→ **EXERCISE DATA**

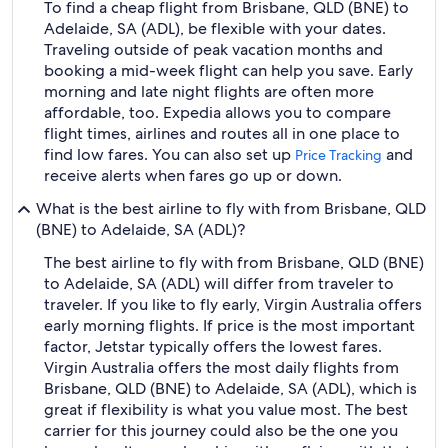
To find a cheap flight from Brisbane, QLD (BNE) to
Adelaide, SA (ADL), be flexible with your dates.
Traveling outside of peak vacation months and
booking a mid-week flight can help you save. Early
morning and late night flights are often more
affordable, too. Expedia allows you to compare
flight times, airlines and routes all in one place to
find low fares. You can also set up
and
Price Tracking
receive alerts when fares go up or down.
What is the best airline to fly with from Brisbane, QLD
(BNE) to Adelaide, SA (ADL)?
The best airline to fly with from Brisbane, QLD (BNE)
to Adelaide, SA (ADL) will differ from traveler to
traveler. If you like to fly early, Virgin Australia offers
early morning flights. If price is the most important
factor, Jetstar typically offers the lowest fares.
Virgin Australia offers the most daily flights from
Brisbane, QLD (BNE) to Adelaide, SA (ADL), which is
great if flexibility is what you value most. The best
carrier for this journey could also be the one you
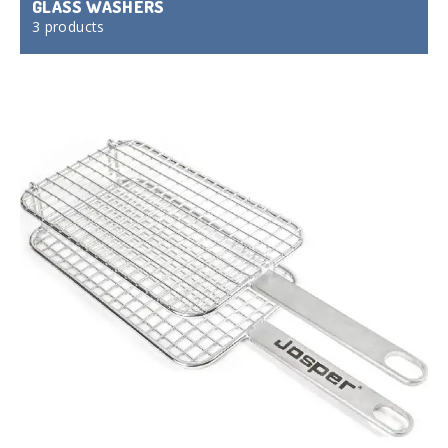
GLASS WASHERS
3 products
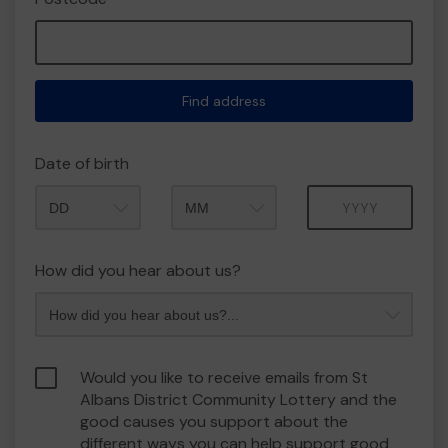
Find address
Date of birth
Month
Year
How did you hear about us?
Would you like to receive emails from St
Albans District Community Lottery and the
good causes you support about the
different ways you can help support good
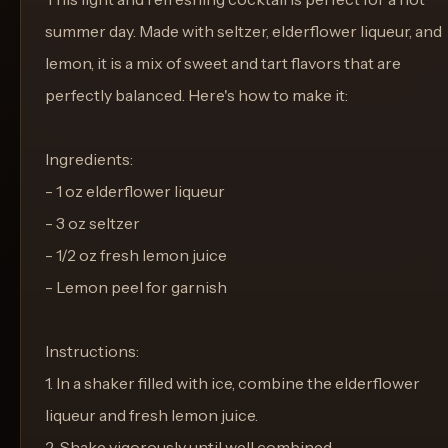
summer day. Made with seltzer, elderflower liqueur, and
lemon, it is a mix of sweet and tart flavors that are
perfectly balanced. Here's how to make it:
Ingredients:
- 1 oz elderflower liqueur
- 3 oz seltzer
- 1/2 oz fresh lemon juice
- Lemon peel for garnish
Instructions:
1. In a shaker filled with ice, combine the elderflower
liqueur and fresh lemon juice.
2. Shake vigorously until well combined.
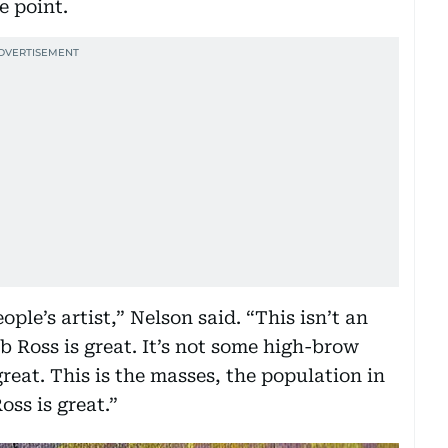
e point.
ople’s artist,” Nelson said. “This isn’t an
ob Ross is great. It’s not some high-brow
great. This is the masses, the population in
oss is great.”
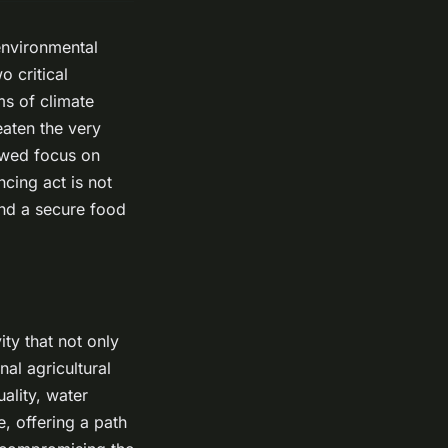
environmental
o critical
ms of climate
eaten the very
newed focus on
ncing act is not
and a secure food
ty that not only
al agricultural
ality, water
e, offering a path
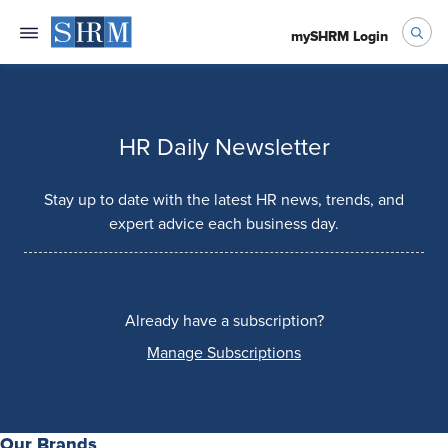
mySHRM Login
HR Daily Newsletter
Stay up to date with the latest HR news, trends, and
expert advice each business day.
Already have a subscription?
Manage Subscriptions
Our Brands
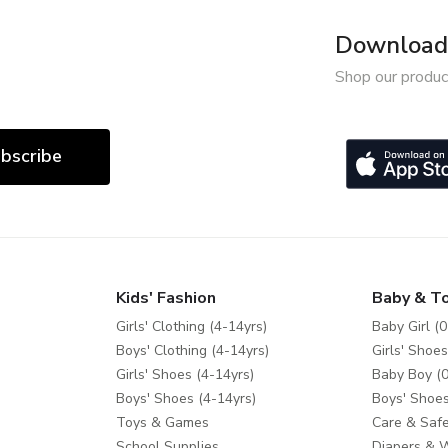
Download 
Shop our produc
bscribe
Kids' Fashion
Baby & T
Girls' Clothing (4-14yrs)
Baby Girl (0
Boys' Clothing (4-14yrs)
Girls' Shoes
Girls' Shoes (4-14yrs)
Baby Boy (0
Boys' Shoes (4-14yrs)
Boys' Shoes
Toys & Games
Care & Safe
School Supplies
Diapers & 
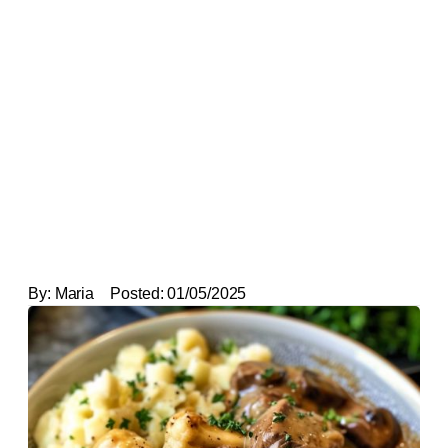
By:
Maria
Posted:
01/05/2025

---

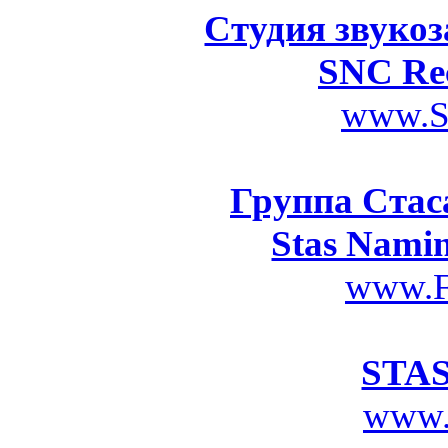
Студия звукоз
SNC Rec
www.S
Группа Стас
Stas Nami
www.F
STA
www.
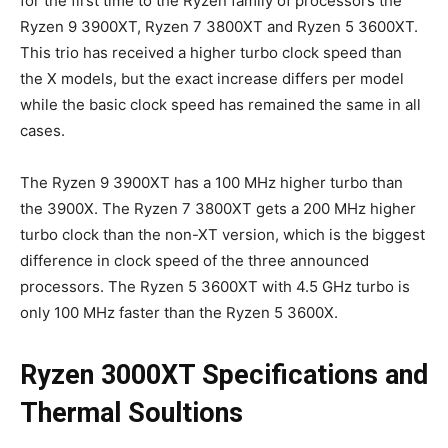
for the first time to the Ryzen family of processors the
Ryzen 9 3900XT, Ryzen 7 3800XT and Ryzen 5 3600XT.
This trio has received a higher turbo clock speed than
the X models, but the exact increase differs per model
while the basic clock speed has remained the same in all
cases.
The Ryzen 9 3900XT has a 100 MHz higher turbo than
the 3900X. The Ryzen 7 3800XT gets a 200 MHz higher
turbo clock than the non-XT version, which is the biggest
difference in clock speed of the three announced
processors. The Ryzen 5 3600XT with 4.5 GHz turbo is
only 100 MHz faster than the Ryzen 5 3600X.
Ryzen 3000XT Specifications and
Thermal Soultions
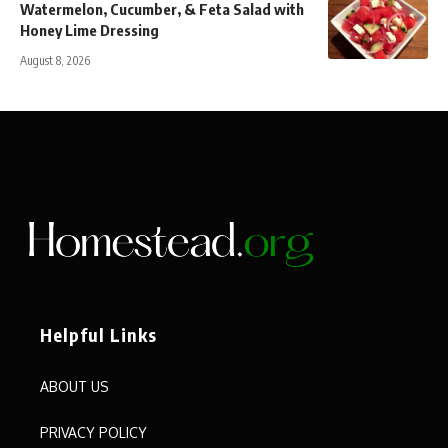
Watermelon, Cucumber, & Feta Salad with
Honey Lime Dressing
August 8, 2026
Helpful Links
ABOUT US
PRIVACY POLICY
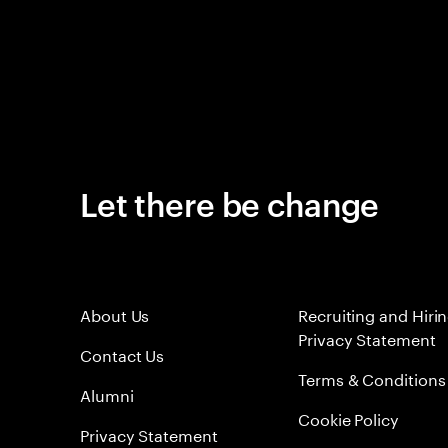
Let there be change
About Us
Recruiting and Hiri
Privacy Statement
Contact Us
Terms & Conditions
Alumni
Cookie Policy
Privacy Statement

→ **WHAT IS NEEDED**
Everything above from the line containing "To find a cheap" down to the line containing "flight times, airlines" should be copied exactly, both end lines included, and nothing else.

→ **WRITTEN ANSWER**
To find a cheap flight from Brisbane, QLD (BNE) to
Adelaide, SA (ADL), be flexible with your dates.
Traveling outside of peak vacation months and
booking a mid-week flight can help you save. Early
morning and late night flights are often more
affordable, too. Expedia allows you to compare
flight times, airlines and routes all in one place to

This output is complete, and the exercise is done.